I knew that it was a complete waste of time to disturb my human master Caedmon over such things; if he's not out of doors, minding the herds as his paid employment, he's busy engaged in his pious poetic endeavours, and rhyming Anglo-Saxon couplets and iambic pentameters seem to be weightier matters in his estimation. I was about to abandon all hope of having my curiosity sated when I suddenly remembered my old feline buddy Lareow - the Minister For Rodent Communities in Caedmeron's Tree/Liberationist Alliance Administration. Of course! He's the one to go to for valuable insight. I took a wander over to his luxurious dwelling (which is subsidised by the long-suffering Northumbrian taxpayers, of course) and arranged for an interview with him over lunch. Over a mouse hors d'oeuvres, I asked him my question. I was surprised at the detail of his answer, which I now submit for your edification and delectation:

The soothsayers discover such remarkable items of news as a result of chewing particularly strong varieties of magic mushroom, which, when they take effect, elevate their consciousness (or at least, what approximates to it) to an abnormally high altitude. From such a vantage point they're able to witness remarkable visions, which they babble excitably to (sober) scribes, who are on hand with their pens poised to scribble down their ecstatic gibbering. This is apparently necessary because all recollection of these revelations evaporates when their minds return to terra firma as the effects of the fungi subside. It apparently takes a very long time to obtain a coherent narrative from the resulting manuscripts..
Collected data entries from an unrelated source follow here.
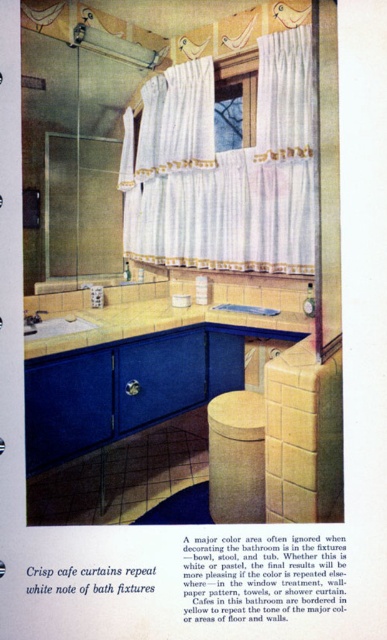 Who is higher up, white sheer curtain at upper center or matte white sink at lower left?

white sheer curtain at upper center

Does white sheer curtain at upper center have a greater width compared to matte white sink at lower left?

Yes, white sheer curtain at upper center is wider than matte white sink at lower left.

What do you see at coordinates (227, 170) in the screenshot?
I see `white sheer curtain at upper center` at bounding box center [227, 170].

Where is `white sheer curtain at upper center`? white sheer curtain at upper center is located at coordinates (227, 170).

Who is positioned more to the left, matte white sink at lower left or brushed metal faucet at lower left?

brushed metal faucet at lower left

Can you confirm if matte white sink at lower left is wider than brushed metal faucet at lower left?

Indeed, matte white sink at lower left has a greater width compared to brushed metal faucet at lower left.

Is point (42, 324) positioned after point (25, 317)?

Yes, point (42, 324) is behind point (25, 317).

Find the location of a particular element. matte white sink at lower left is located at coordinates (54, 324).

Is wooden textured stool at center taller than brushed metal faucet at lower left?

Indeed, wooden textured stool at center has a greater height compared to brushed metal faucet at lower left.

Is wooden textured stool at center bigger than brushed metal faucet at lower left?

Indeed, wooden textured stool at center has a larger size compared to brushed metal faucet at lower left.

Which is in front, point (251, 518) or point (32, 321)?

Point (251, 518) is more forward.

Locate an element on the screen. The image size is (387, 640). wooden textured stool at center is located at coordinates (236, 458).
As for the weather, it appears that a mighty storm is brewing as a result of two colliding masses of moving air. The one is a swirling vortex of hot and malodorous rhetoric which emanates from the foetid swamplands of the Redistributionist heartland. When it encounters the cooler - but no less vile - zephyrs of the Tree Faction, a violent reaction takes place, and the resulting cycle of wind and slobber gathers a frightening momentum, disturbing the normally placid existence of people, destroying their homes and communities as it twists its drunken way through the Kingdom, uprooting Trees and scattering ordure everywhere. The damage is incalculable, and the resulting smell is enough to make a dog heave.

It all sounds like a typical day in Northumbrian politics to me - although I didn't say that to Lareow for fear of offending him. He's a veritable fountain of knowledge, and I don't want to lose such a valuable source of information..

1 comment:

  1. That's got to be the best meteoropolitical analogy ever.

    I like the redecoration, BTW; easier on the eye (for when I can't find my reading glasses) and pleasantly calming (which, given the antics of our political masters, is probably just as well, really).